MTA, transit cops defend enforcement of fare beating

MTA board members and transit police defended the enforcement of fare beating amid a debate in the City Council about easing up on low-level offenses.

City Council Speaker Melissa Mark-Viverito is looking at decriminalizing fare beating, but has proposed summonses and desk appearance tickets for offenses such as drinking alcohol in public, being in the park at night, littering and public urination.

“Certain people in government in the city of New York have urged that we go lightly on those who jump the turnstiles in the subways and decriminalize that process,” board member Charles Moerdler said dismissively. “Why wouldn’t it pay to just make it completely free?”
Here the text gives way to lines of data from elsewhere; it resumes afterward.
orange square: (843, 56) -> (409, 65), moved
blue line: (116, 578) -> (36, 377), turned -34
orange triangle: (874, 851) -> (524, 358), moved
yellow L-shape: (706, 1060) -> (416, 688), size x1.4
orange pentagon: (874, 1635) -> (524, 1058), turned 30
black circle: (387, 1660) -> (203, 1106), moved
NYPD Chief of Transit Joe Fox said targeting fare beaters helps uncover other offenses, such as carrying an illegal gun. This year, there were 10 arrests in the transit system for carrying a firearm, six of whom were allegedly fare beaters, according to Fox. There were seven busts for guns in the subway system in the same period last year.

“Riders should be reassured that our continued focus on enforcing minor violations will lead to arrests for more serious crimes,” Fox said.
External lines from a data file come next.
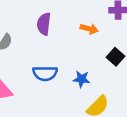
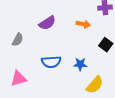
purple semicircle: (44, 24) -> (47, 23), turned -126

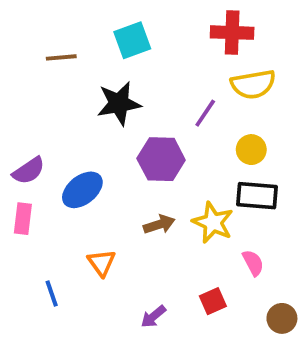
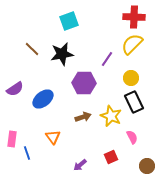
red cross: (232, 33) -> (134, 17), moved
brown line: (61, 57) -> (32, 49), moved, turned 49
yellow semicircle: (253, 84) -> (132, 44), turned 145
black rectangle: (257, 196) -> (134, 102), turned 60
pink rectangle: (23, 219) -> (12, 139), moved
Fox said discussions with Police Commissioner Bill Bratton and the Council on low-level offenses would continue.

Mark-Viverito’s spokesman said the city’s criminal justice system has been in need of reform.
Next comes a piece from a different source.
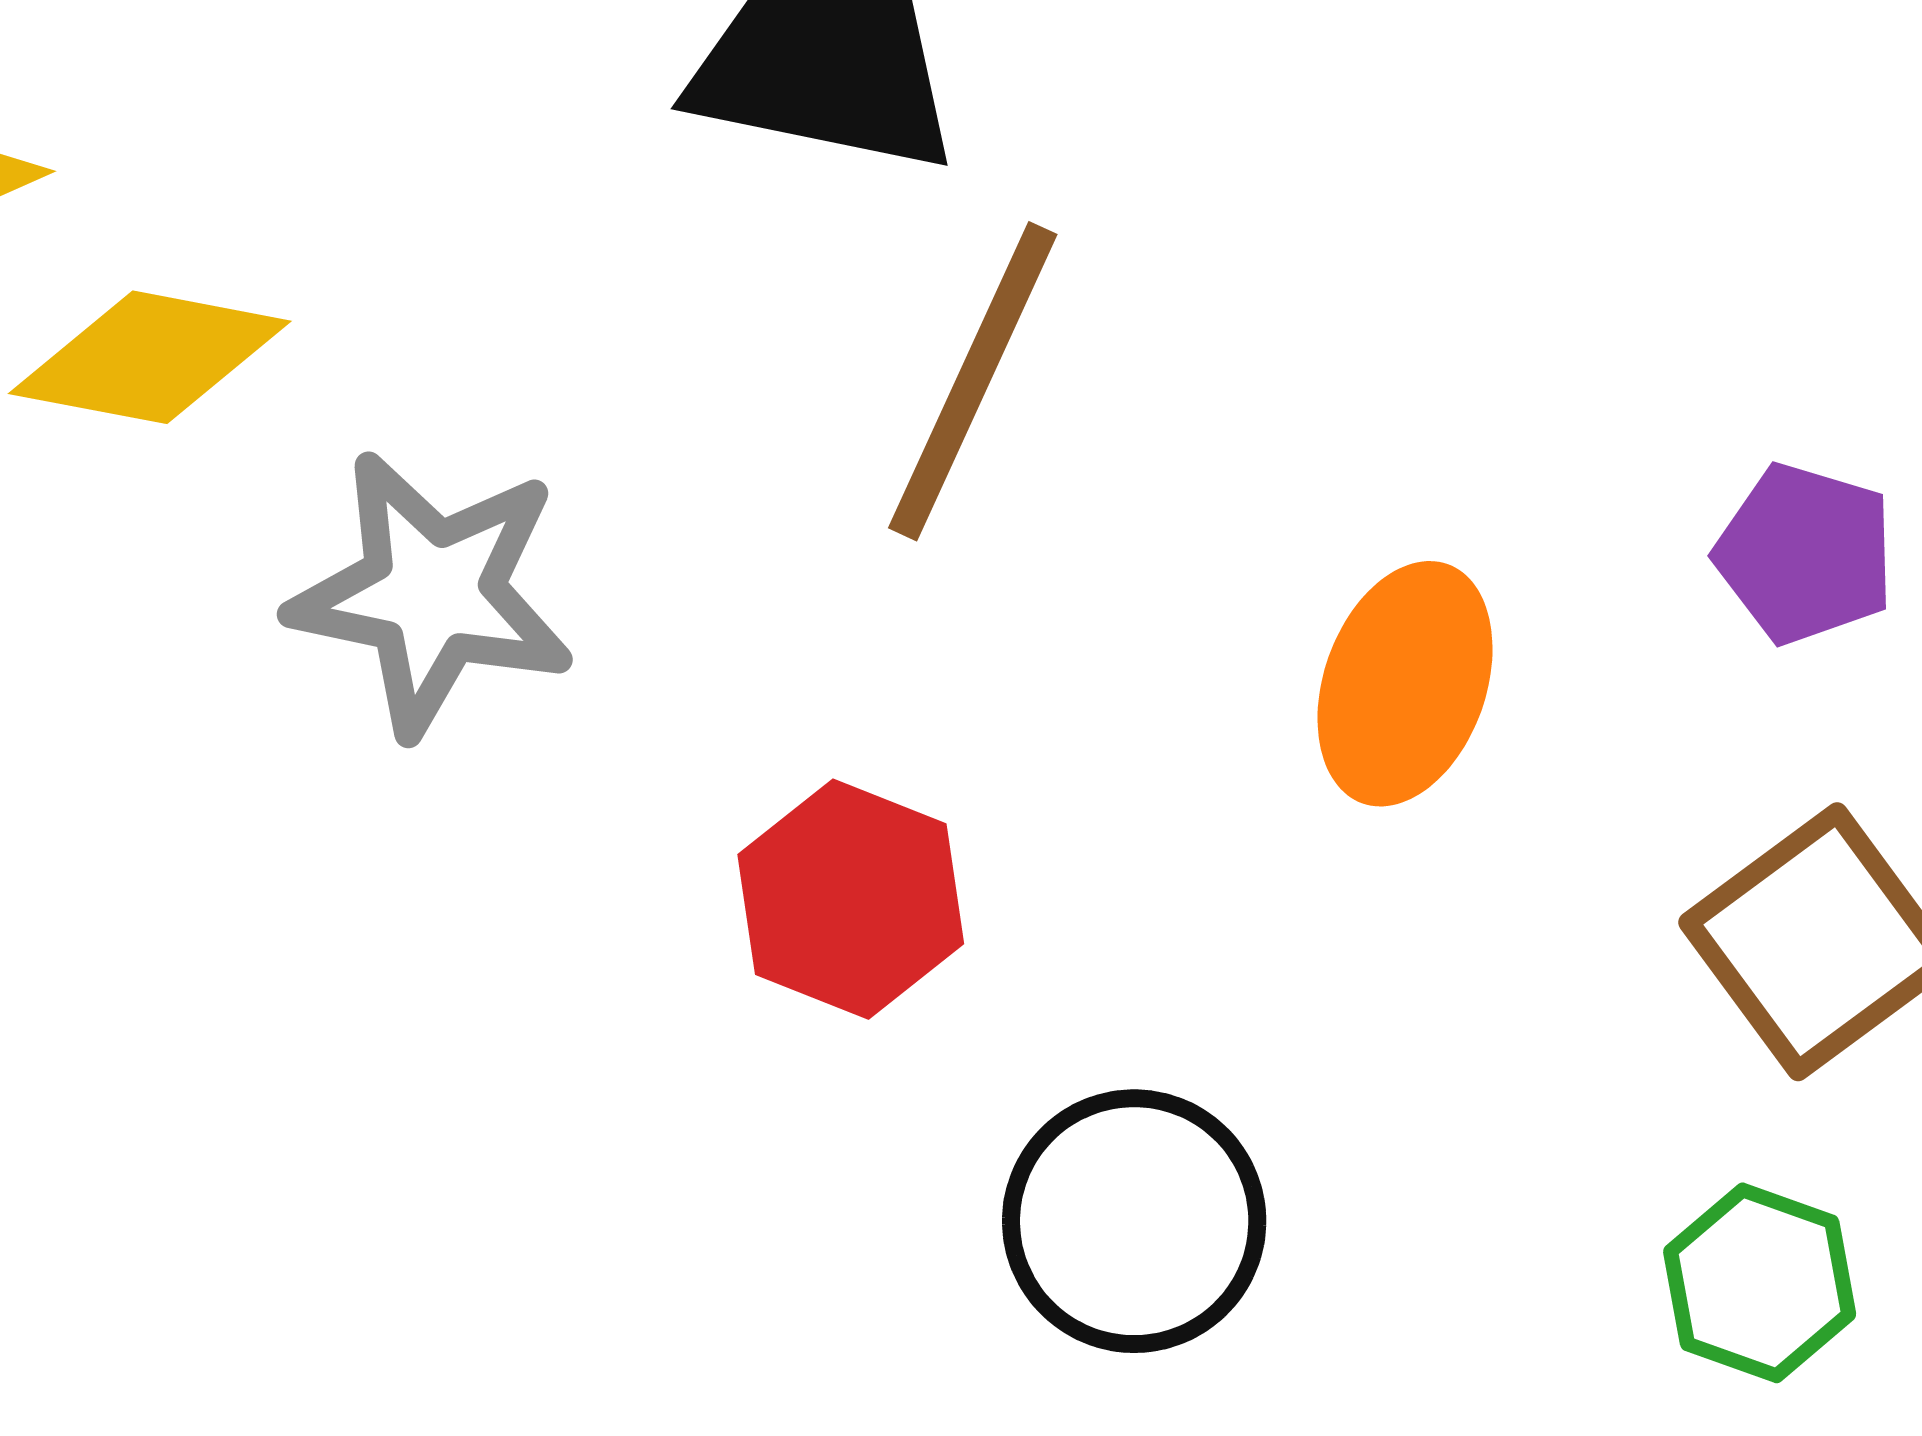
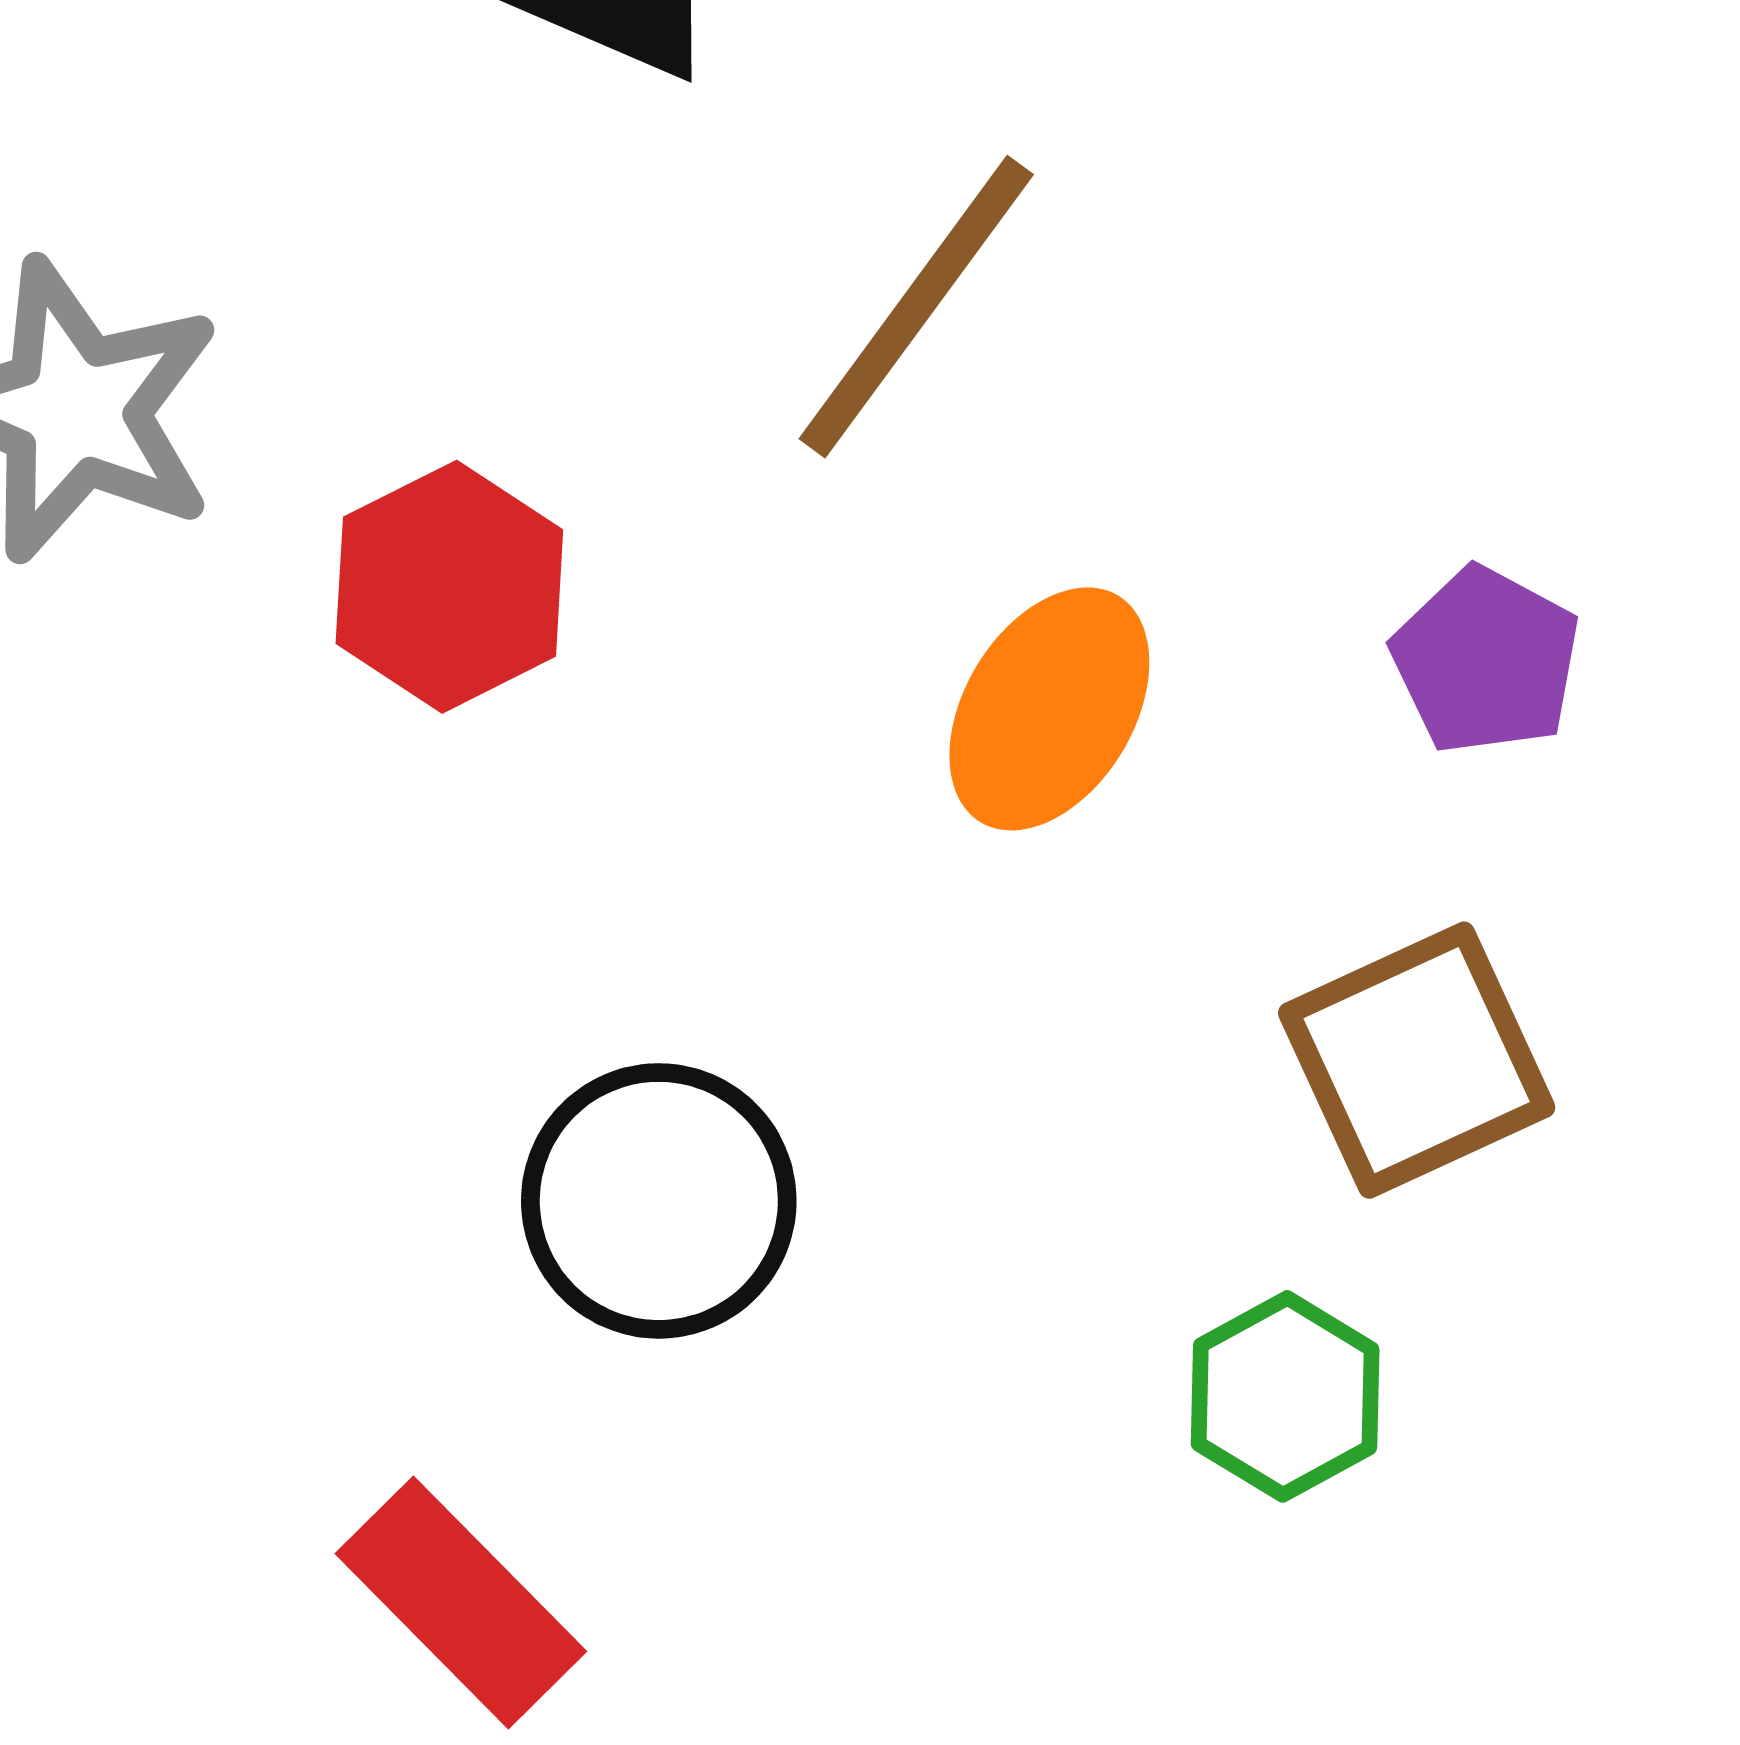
brown line: (973, 381) -> (916, 307), moved
red hexagon: (851, 899) -> (449, 587), moved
“The council is conducting a comprehensive and careful review of proposals that will help continue to keep crime low and New Yorkers safe while also creating a more fair and just city for all New Yorkers,” he said in a statement.

Another board member, Allen Cappelli, backed the transit police’s aggressive targeting of fare beaters.

“What we do in the subways now works,” he said. “It’s not a minor issue.”